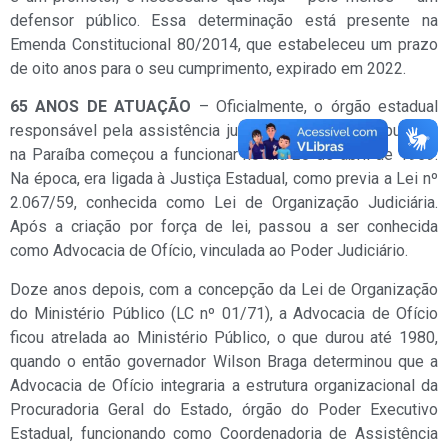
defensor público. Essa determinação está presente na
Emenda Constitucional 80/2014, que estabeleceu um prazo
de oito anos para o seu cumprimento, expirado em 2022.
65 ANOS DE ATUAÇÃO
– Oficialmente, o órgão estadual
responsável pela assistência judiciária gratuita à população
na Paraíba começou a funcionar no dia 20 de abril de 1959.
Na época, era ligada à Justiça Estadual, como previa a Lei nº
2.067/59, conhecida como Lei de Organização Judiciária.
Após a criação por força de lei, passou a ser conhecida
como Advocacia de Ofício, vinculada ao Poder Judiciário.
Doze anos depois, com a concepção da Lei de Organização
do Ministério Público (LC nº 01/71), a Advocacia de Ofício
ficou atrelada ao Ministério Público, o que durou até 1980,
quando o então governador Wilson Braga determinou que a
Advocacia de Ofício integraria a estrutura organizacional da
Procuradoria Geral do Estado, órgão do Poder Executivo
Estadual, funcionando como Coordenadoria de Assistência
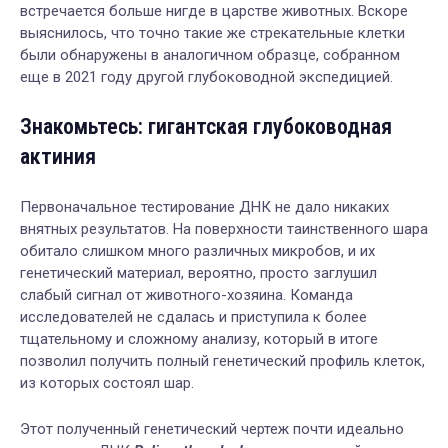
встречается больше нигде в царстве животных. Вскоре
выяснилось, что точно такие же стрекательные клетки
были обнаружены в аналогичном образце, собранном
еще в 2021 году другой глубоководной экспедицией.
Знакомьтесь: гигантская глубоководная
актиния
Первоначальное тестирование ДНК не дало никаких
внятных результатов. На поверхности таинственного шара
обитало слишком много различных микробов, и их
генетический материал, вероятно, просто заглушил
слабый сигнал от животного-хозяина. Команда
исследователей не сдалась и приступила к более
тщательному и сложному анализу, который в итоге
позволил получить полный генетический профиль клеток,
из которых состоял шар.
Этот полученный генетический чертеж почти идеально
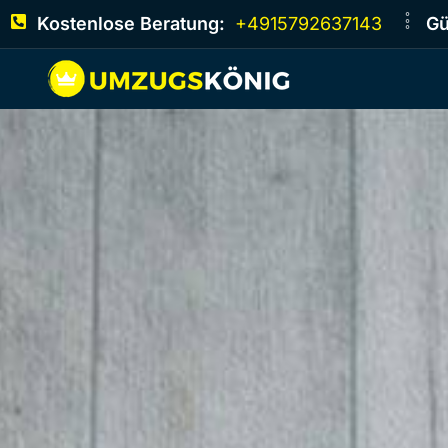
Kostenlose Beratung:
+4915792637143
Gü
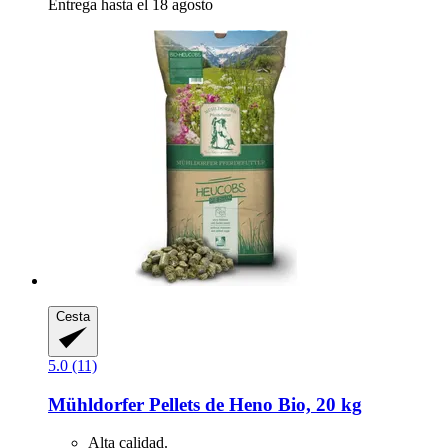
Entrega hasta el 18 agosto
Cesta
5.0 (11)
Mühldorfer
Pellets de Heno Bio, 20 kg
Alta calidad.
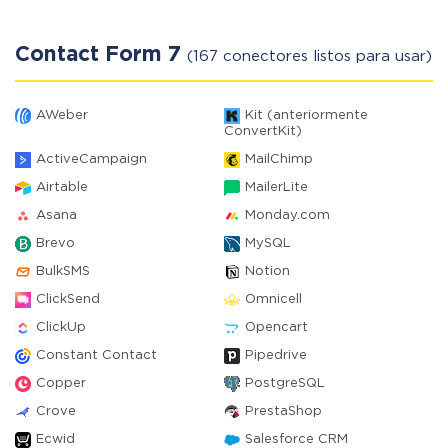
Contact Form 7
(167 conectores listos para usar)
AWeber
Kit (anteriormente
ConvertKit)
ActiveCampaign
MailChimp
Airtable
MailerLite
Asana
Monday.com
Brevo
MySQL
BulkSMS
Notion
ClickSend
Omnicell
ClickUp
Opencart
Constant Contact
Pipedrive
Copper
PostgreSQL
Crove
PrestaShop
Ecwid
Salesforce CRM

_ _ _ _ _ _ _

| The task |
Quote exactly, and only, the lines from the line containing "Alta calidad." through the final line of the records above, both included, omitting any pictures.

| Response for this exercise |
Alta calidad.
Contact Form 7
(167 conectores listos para usar)
AWeber
Kit (anteriormente
ConvertKit)
ActiveCampaign
MailChimp
Airtable
MailerLite
Asana
Monday.com
Brevo
MySQL
BulkSMS
Notion
ClickSend
Omnicell
ClickUp
Opencart
Constant Contact
Pipedrive
Copper
PostgreSQL
Crove
PrestaShop
Ecwid
Salesforce CRM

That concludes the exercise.